--- PROBLEM DETAILS ---
Reproduction without pictures: print every entry precisely as written.

----

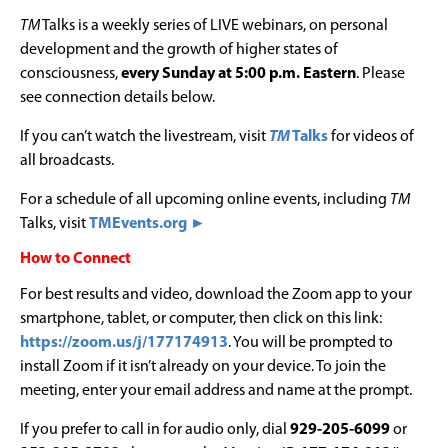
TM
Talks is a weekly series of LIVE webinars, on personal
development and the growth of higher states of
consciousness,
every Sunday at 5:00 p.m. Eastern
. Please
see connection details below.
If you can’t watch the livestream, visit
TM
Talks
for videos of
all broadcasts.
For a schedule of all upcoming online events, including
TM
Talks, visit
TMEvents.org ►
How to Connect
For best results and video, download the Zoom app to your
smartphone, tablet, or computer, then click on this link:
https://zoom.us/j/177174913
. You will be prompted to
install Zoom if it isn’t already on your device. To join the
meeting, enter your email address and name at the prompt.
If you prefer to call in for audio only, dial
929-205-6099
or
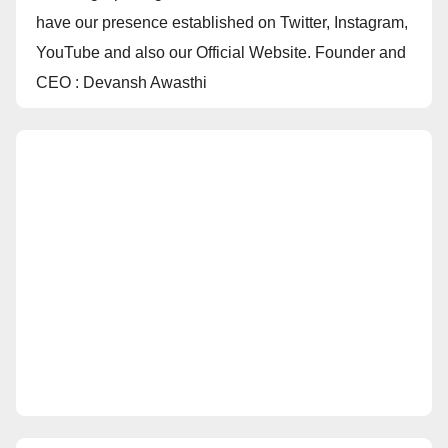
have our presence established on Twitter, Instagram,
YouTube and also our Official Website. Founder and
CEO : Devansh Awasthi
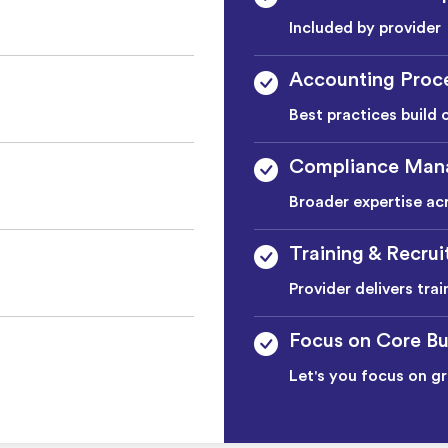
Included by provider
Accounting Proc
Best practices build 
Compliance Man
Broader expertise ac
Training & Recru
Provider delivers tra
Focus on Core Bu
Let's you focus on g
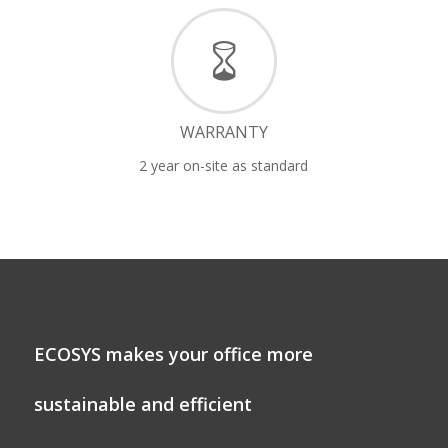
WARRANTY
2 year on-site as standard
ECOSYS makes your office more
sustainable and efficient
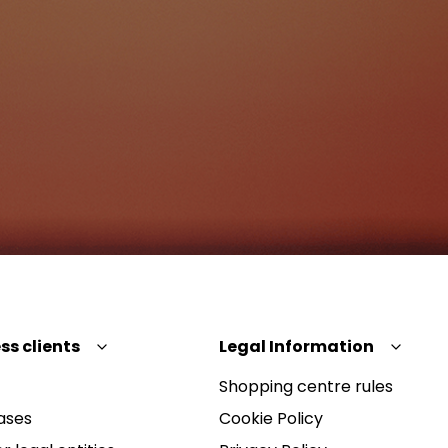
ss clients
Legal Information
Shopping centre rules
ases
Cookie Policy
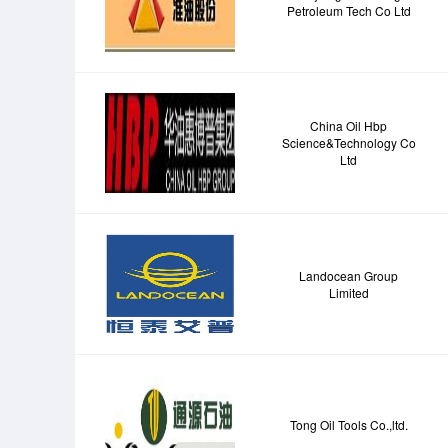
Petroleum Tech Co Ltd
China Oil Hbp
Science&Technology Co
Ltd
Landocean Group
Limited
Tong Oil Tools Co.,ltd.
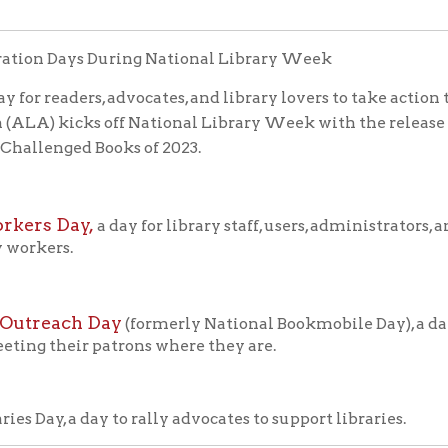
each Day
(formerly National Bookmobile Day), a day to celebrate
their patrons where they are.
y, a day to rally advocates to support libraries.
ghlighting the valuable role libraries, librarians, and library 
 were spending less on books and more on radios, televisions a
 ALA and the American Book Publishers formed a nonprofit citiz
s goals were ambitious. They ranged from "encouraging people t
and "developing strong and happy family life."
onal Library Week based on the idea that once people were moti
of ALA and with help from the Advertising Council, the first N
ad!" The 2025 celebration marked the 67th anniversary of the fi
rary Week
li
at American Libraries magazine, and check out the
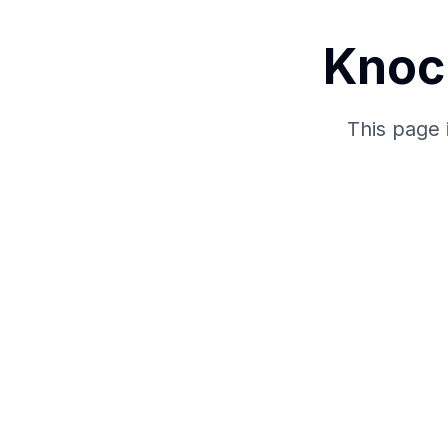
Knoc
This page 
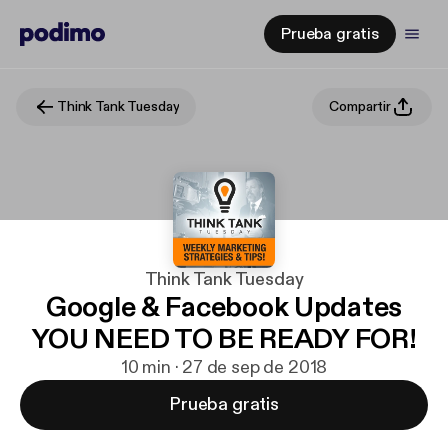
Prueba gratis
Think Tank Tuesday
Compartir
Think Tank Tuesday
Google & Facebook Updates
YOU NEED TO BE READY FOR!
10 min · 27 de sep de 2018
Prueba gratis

----

--- EXERCISE ANSWER ---
TM
Talks is a weekly series of LIVE webinars, on personal
development and the growth of higher states of
consciousness,
every Sunday at 5:00 p.m. Eastern
. Please
see connection details below.
If you can’t watch the livestream, visit
TM
Talks
for videos of
all broadcasts.
For a schedule of all upcoming online events, including
TM
Talks, visit
TMEvents.org ►
How to Connect
For best results and video, download the Zoom app to your
smartphone, tablet, or computer, then click on this link:
https://zoom.us/j/177174913
. You will be prompted to
install Zoom if it isn’t already on your device. To join the
meeting, enter your email address and name at the prompt.
If you prefer to call in for audio only, dial
929-205-6099
or
have our presence established on Twitter, Instagram,
YouTube and also our Official Website. Founder and
CEO : Devansh Awasthi
Included by provider
Accounting Proc
Best practices build 
Compliance Man
Broader expertise ac
Training & Recru
Provider delivers tra
Focus on Core Bu
Let's you focus on g
WARRANTY
2 year on-site as standard
ECOSYS makes your office more
sustainable and efficient
ss clients
Legal Information
Shopping centre rules
ases
Cookie Policy
Petroleum Tech Co Ltd
China Oil Hbp
Science&Technology Co
Ltd
Landocean Group
Limited
Tong Oil Tools Co.,ltd.
each Day
(formerly National Bookmobile Day), a day to celebrate
their patrons where they are.
y, a day to rally advocates to support libraries.
ghlighting the valuable role libraries, librarians, and library 
 were spending less on books and more on radios, televisions a
 ALA and the American Book Publishers formed a nonprofit citiz
s goals were ambitious. They ranged from "encouraging people t
and "developing strong and happy family life."
onal Library Week based on the idea that once people were moti
of ALA and with help from the Advertising Council, the first N
ad!" The 2025 celebration marked the 67th anniversary of the fi
rary Week
li
at American Libraries magazine, and check out the
Knoc
This page 
Prueba gratis
Think Tank Tuesday
Compartir
Think Tank Tuesday
Google & Facebook Updates
YOU NEED TO BE READY FOR!
10 min · 27 de sep de 2018
Prueba gratis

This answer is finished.